People seem pretty eager to jump into the spirit of October this year, and my last bulletin board was looking kind of shabby, and I’m just completely focused at this moment, so I took 3 days this week (just under 6 hours total) to put up my October bulletin board, which is always my favorite one of the year.

I was thinking bats, because it’s practically the only trope I haven’t hit in the many years I’ve been doing this. Then I looked for a poem, and found “Acquainted with the Night” by Robert Frost. You can read it in the link; I was working in the rain, so the lighting was terrible when I took this photo. But you get the gist.
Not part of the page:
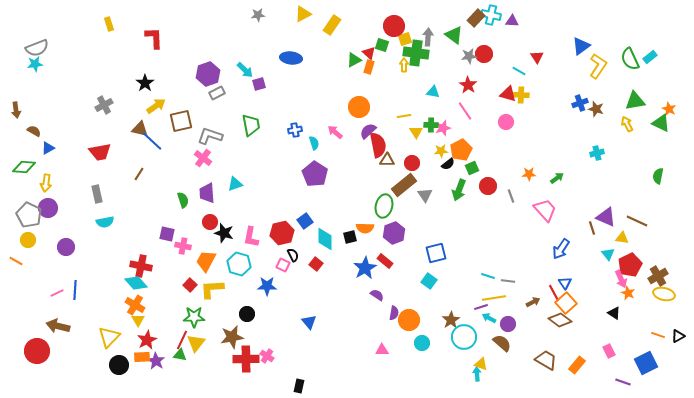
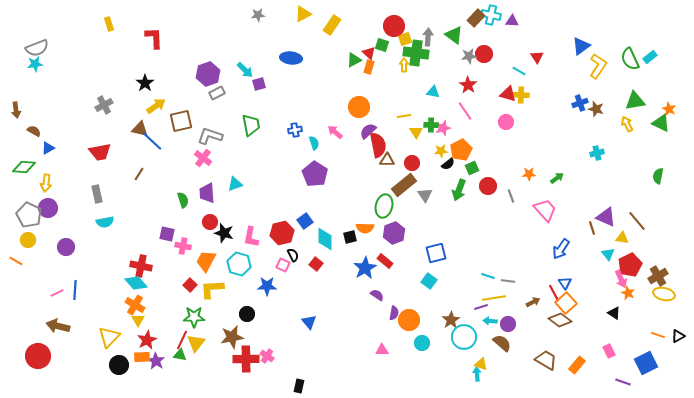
brown line at (637, 221): rotated 25 degrees clockwise
cyan arrow at (489, 318): moved 1 px right, 3 px down; rotated 24 degrees counterclockwise
red circle at (37, 351): moved 1 px right, 5 px down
I decorated the calaveras with Sharpies; everyone in Tucson loves calaveras and I could envision them amidst the candles and piles of marigolds, although I wish I had more time to work on them, maybe make a couple more.

The poem is also in Sharpie. It’s not my best lettering; I’ve kind of been doing a lot of lettering lately and my hand just wasn’t in the game and I was feeling really rushed. The school is having a 60th anniversary party on Sunday and there’s more work to finish up the comic book: resizing the cover and editing the blog posts down to 400 words a piece.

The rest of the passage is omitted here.